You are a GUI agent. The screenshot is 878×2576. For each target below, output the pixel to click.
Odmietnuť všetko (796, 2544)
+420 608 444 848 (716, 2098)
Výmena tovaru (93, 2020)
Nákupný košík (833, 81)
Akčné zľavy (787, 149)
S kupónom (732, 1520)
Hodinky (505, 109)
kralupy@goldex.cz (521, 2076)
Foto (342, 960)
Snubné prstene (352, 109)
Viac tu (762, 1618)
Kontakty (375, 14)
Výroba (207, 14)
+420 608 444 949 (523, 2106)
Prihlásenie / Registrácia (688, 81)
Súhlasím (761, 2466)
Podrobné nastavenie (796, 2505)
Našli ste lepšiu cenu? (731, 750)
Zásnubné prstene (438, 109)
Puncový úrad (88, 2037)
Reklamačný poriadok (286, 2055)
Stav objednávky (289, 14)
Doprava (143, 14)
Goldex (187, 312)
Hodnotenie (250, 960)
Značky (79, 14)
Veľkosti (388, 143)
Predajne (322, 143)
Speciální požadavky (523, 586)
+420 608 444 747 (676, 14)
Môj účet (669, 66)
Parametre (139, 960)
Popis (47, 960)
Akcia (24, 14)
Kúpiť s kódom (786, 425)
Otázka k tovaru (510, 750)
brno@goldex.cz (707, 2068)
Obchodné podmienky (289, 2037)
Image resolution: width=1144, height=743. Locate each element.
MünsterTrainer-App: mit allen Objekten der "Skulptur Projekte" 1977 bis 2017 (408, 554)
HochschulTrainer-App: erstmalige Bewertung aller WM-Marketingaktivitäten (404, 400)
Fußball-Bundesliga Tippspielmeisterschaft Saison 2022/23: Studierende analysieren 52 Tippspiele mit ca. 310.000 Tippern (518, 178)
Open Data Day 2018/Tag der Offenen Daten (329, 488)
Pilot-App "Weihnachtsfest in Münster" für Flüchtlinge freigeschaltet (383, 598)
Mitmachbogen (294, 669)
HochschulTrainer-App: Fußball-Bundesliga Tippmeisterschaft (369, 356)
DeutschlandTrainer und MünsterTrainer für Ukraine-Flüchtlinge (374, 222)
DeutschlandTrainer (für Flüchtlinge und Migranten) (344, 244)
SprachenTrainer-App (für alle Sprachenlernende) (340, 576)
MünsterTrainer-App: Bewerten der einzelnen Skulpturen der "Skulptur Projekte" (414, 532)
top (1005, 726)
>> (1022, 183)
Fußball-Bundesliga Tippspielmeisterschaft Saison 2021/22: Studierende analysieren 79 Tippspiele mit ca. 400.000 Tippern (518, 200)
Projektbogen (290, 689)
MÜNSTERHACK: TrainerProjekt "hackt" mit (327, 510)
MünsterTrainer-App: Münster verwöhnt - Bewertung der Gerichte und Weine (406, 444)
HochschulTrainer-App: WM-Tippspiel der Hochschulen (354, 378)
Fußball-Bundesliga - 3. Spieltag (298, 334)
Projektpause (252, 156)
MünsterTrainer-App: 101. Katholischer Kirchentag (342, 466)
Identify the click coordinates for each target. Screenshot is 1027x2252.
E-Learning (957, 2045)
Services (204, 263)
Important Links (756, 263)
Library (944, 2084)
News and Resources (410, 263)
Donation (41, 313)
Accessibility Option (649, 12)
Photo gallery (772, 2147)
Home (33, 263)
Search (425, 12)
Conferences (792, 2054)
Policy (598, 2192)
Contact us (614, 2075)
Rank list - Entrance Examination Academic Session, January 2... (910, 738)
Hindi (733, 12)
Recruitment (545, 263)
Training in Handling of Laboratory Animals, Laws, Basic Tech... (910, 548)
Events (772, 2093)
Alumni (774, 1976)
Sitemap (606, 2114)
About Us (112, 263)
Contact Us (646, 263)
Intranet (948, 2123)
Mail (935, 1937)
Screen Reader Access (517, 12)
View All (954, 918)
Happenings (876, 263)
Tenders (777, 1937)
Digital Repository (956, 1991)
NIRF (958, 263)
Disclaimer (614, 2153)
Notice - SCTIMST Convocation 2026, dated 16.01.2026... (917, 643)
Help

═══

● Try it
Set down each record again, exactly as written.

● Response box
You are a GUI agent. The screenshot is 878×2576. For each target below, output the pixel to click.
Odmietnuť všetko (796, 2544)
+420 608 444 848 (716, 2098)
Výmena tovaru (93, 2020)
Nákupný košík (833, 81)
Akčné zľavy (787, 149)
S kupónom (732, 1520)
Hodinky (505, 109)
kralupy@goldex.cz (521, 2076)
Foto (342, 960)
Snubné prstene (352, 109)
Viac tu (762, 1618)
Kontakty (375, 14)
Výroba (207, 14)
+420 608 444 949 (523, 2106)
Prihlásenie / Registrácia (688, 81)
Súhlasím (761, 2466)
Podrobné nastavenie (796, 2505)
Našli ste lepšiu cenu? (731, 750)
Zásnubné prstene (438, 109)
Puncový úrad (88, 2037)
Reklamačný poriadok (286, 2055)
Stav objednávky (289, 14)
Doprava (143, 14)
Goldex (187, 312)
Hodnotenie (250, 960)
Značky (79, 14)
Veľkosti (388, 143)
Predajne (322, 143)
Speciální požadavky (523, 586)
+420 608 444 747 (676, 14)
Môj účet (669, 66)
Parametre (139, 960)
Popis (47, 960)
Akcia (24, 14)
Kúpiť s kódom (786, 425)
Otázka k tovaru (510, 750)
brno@goldex.cz (707, 2068)
Obchodné podmienky (289, 2037)
Image resolution: width=1144, height=743. Locate each element.
MünsterTrainer-App: mit allen Objekten der "Skulptur Projekte" 1977 bis 2017 (408, 554)
HochschulTrainer-App: erstmalige Bewertung aller WM-Marketingaktivitäten (404, 400)
Fußball-Bundesliga Tippspielmeisterschaft Saison 2022/23: Studierende analysieren 52 Tippspiele mit ca. 310.000 Tippern (518, 178)
Open Data Day 2018/Tag der Offenen Daten (329, 488)
Pilot-App "Weihnachtsfest in Münster" für Flüchtlinge freigeschaltet (383, 598)
Mitmachbogen (294, 669)
HochschulTrainer-App: Fußball-Bundesliga Tippmeisterschaft (369, 356)
DeutschlandTrainer und MünsterTrainer für Ukraine-Flüchtlinge (374, 222)
DeutschlandTrainer (für Flüchtlinge und Migranten) (344, 244)
SprachenTrainer-App (für alle Sprachenlernende) (340, 576)
MünsterTrainer-App: Bewerten der einzelnen Skulpturen der "Skulptur Projekte" (414, 532)
top (1005, 726)
>> (1022, 183)
Fußball-Bundesliga Tippspielmeisterschaft Saison 2021/22: Studierende analysieren 79 Tippspiele mit ca. 400.000 Tippern (518, 200)
Projektbogen (290, 689)
MÜNSTERHACK: TrainerProjekt "hackt" mit (327, 510)
MünsterTrainer-App: Münster verwöhnt - Bewertung der Gerichte und Weine (406, 444)
HochschulTrainer-App: WM-Tippspiel der Hochschulen (354, 378)
Fußball-Bundesliga - 3. Spieltag (298, 334)
Projektpause (252, 156)
MünsterTrainer-App: 101. Katholischer Kirchentag (342, 466)
Identify the click coordinates for each target. Screenshot is 1027x2252.
E-Learning (957, 2045)
Services (204, 263)
Important Links (756, 263)
Library (944, 2084)
News and Resources (410, 263)
Donation (41, 313)
Accessibility Option (649, 12)
Photo gallery (772, 2147)
Home (33, 263)
Search (425, 12)
Conferences (792, 2054)
Policy (598, 2192)
Contact us (614, 2075)
Rank list - Entrance Examination Academic Session, January 2... (910, 738)
Hindi (733, 12)
Recruitment (545, 263)
Training in Handling of Laboratory Animals, Laws, Basic Tech... (910, 548)
Events (772, 2093)
Alumni (774, 1976)
Sitemap (606, 2114)
About Us (112, 263)
Contact Us (646, 263)
Intranet (948, 2123)
Mail (935, 1937)
Screen Reader Access (517, 12)
View All (954, 918)
Happenings (876, 263)
Tenders (777, 1937)
Digital Repository (956, 1991)
NIRF (958, 263)
Disclaimer (614, 2153)
Notice - SCTIMST Convocation 2026, dated 16.01.2026... (917, 643)
Help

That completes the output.